With only two weeks left in our program, I have begun reflecting on my time in Dublin. I am still to make the most of the time left – two weeks is significant, after all – but as things start to wind down, I want to get a complete picture in my mind of what I’ve done. To do this, I’ve started writing down things that have happened, places I’ve gone and what I’ve done there, and how my perspective has developed. Doing this is very important to me; I don’t want to forget the details of the time I’ve spent here.
For example, this past weekend I went to Cork to meet up with a friend from home. It was great to see a familiar face. We joked about how we can barely see each other back in New Jersey, but we were able to meet across the world. The trip was on a bit of a whim, but I’m glad I did it; I haven’t been out of Ireland yet, so it is important to me to see as much of the country as I can.
I returned to my internship on Monday after being sick for a few days. It felt good to get back into the swing of things. Even though there is only a few weeks left, I’m still doing new things in my internship almost every day. This week, my supervisor had me make several social media posts concerning national policy initiatives and local traffic news. I had yet to post on her social media, and the thought was a bit daunting. Whereas with my supervisor’s email, I’m handling her communications with only a few people, on social media, I am speaking for her to many people. I have never managed social media for a representative or organization before, though I know enough to know that it’s a communication form of its own. However, once completed, I found that I was only overthinking; my supervisor approved of all my draft posts with minimal edits.
At the beginning of my internship, I was prepared to meet the high-context communication style used by many Irish workspaces. However, I have found that my supervisor and I have a low-context communication style. I believe this is due to our work environment and the nature of that work. Regarding the former, our team consists of only me and my supervisor. Because of this, she has the time to give me very clear directions, and I have the time to clarify these directions if necessary. There is also the factor of the work we are doing; often times, I am corresponding with people over email, phone, and (now) social media either as my supervisor herself or as a representative of her. Because of this, my supervisor likes to give me very clear directions on what to say or write to ensure that her message is not being misconstrued by my own interpretation of it. During our program orientation at Pitt, our advisors told us that the United States has and prefers a low-context communication style. This is definitely true for me, so I appreciate the clear directions I receive from my supervisor.
Despite what my work experiences might imply, I have experienced many high-context communication situations during my internship. These situations, while they take place in the “office”, are made up of casual conversations with my supervisor. I have found that it is during these moments when my supervisor and I are not discussing work where our conversations begin to lack context. For example, sometimes during conversations with my supervisor, I will not be able to tell how she feels about a person or situation we are discussing until later in the conversation. In times like this, I usually withhold my opinion about what we are discussing until I can be sure of what her opinion is.

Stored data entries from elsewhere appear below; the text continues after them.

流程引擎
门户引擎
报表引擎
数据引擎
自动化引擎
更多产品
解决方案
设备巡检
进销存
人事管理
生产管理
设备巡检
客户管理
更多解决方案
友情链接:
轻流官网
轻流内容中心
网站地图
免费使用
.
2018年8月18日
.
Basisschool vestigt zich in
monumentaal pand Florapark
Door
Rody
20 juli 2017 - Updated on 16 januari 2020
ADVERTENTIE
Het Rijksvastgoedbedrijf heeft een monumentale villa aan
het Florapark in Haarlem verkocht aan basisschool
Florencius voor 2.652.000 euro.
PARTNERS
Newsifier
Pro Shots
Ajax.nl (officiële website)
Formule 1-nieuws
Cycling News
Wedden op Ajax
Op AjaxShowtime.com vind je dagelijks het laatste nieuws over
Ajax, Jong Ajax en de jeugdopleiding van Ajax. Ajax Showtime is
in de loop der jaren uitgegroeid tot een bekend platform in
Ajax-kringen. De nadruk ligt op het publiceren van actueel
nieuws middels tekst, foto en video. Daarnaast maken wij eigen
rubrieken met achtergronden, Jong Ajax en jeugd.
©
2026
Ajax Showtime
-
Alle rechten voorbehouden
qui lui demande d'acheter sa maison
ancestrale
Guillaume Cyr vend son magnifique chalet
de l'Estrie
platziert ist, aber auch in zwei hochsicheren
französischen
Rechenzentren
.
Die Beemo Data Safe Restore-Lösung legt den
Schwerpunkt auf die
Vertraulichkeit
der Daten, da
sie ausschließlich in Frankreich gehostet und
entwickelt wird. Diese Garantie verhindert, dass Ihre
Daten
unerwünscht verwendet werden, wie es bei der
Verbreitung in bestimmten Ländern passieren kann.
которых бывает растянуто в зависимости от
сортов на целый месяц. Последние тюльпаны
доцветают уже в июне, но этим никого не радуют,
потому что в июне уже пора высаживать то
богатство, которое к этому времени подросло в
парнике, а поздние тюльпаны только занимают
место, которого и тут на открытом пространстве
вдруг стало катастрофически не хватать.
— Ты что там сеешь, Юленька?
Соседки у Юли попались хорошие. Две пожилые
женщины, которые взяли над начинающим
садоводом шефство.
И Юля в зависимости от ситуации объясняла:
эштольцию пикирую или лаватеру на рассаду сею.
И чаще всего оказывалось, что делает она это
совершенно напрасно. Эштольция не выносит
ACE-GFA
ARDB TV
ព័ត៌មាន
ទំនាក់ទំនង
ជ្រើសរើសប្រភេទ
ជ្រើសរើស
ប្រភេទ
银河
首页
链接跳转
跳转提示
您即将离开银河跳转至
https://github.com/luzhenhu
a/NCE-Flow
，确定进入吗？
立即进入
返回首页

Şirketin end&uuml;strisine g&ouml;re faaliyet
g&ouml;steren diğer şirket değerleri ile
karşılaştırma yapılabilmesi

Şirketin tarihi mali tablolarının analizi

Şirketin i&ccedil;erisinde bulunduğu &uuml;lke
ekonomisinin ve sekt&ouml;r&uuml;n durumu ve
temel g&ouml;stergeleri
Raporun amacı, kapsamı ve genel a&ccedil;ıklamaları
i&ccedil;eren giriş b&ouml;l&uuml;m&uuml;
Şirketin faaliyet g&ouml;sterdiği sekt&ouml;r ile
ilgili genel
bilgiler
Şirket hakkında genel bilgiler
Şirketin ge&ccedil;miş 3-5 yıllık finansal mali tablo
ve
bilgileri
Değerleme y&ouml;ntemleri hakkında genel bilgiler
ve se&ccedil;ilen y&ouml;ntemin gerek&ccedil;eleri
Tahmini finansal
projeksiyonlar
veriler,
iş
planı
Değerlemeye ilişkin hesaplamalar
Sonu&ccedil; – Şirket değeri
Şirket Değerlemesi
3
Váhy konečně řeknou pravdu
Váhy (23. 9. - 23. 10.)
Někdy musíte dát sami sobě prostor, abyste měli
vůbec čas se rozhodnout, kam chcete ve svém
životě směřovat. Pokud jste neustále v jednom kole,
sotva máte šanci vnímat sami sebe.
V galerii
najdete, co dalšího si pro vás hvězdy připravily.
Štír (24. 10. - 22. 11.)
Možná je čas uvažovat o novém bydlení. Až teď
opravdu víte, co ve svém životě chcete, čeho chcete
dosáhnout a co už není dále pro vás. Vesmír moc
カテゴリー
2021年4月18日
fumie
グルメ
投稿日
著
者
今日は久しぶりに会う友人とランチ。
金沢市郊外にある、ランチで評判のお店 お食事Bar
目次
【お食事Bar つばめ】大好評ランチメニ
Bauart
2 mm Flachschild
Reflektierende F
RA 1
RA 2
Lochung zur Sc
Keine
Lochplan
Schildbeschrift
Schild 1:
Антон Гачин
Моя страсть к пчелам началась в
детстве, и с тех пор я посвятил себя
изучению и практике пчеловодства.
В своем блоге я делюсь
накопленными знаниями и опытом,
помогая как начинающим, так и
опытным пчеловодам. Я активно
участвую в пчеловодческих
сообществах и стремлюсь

With the time we have left, my supervisor plans to have us make and distribute many leaflets and newsletters to be dropped door-to-door in her ward. This involves research, writing, and taking photographs around her ward. This project has been anticipated for a few weeks, so I’m excited we’re making so much progress on it; at this point in the week, we’ve already got one newsletter written. I’m looking forward to having a tangible example of the work I’ve done here.
With one weekend left, I’m excited to be going out of country to Amsterdam. Ever since I decided to join this program, I’ve thinking about going; I’m very grateful that this plan has come to fruition.